Once, when I was younger, I tried to see how long I could hold my breath underwater.
I was almost a whole minute in when my lungs felt like they were about to explode so I forced myself to break through the surface to try to fill my entire being back with oxygen.
Now, I feel like sometimes I forget to breathe.
Breathe in the sense that it keeps me living.
Simply inhale and exhale to expand and collapse the lungs enough to keep my body afloat. I learned in science class once about involuntary and voluntary bodily functions; breathing was one of the former but now, I wonder if people held their breath just to see what it feels like. To see, for a brief moment, what it felt like to just not. Exist without really living.
In, out.
It was supposed to be easy, natural (so why does it feel like the hardest thing to do in the world sometimes?).
I’ve been trying to break through the surface of the water, pull apart the thick cover and gasp in the air above but lately, I’ve had silhouettes and shadows of self-doubt and insecurity latch on with ropes that leave burn marks to anchor me down. They whisper false promises, sing lullabies that lull me to sleep.
Ashes, ashes we all fall down.
If you close your eyes long enough, the line between darkness and sleep begin to look like the other. Bleak, cold obscurity was a much more comforting place to be in when you confuse the two and I found myself, eyelashes fluttering close enough to touch cheekbones, roaming with arms in front to try and save me from the fall.
The light beyond the surface beckons me like a lighthouse, trying to lead me back to the shore despite the riotous waves from the storm crashing against the deck of the boat.
See the thing is, I’ve always prided myself in jumping straight into the storm without a second thought, without pausing in between blinks and I think that’s one of my greatest downfalls. I’ve always been unafraid of the landing, hurt and heartache was never something that kept me from doing things. I always let loose ends get tied up in the wrong knots, cut them off with fingers for scissors because my own never learned the lesson of holding on.
I think, in a sense, I might be drowning — have sea salt sting at exit wounds just as a constant reminder of the bruised and the empty and the static and the kind of aching I’ve never really known how to speak of.

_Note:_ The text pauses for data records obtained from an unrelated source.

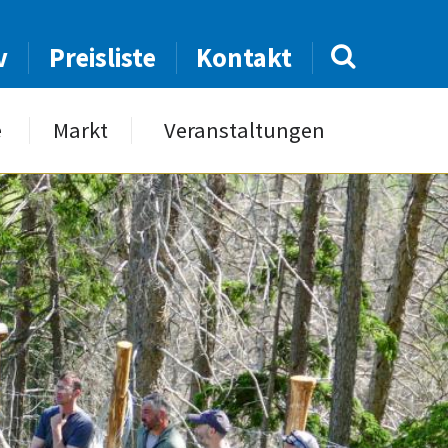
v
Preisliste
Kontakt
e
Markt
Veranstaltungen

I’ve always tried to reach out to the grab the palm of a hand that I’m never really sure was there in the first place, try to save myself by calling out to other people without really listening to my own (the water always seems to jumble out the cry for help).
Here, in this body of water, as the oceans try to wash away any remains of sins and tragedies and grief I find myself wondering, when does sadness go away?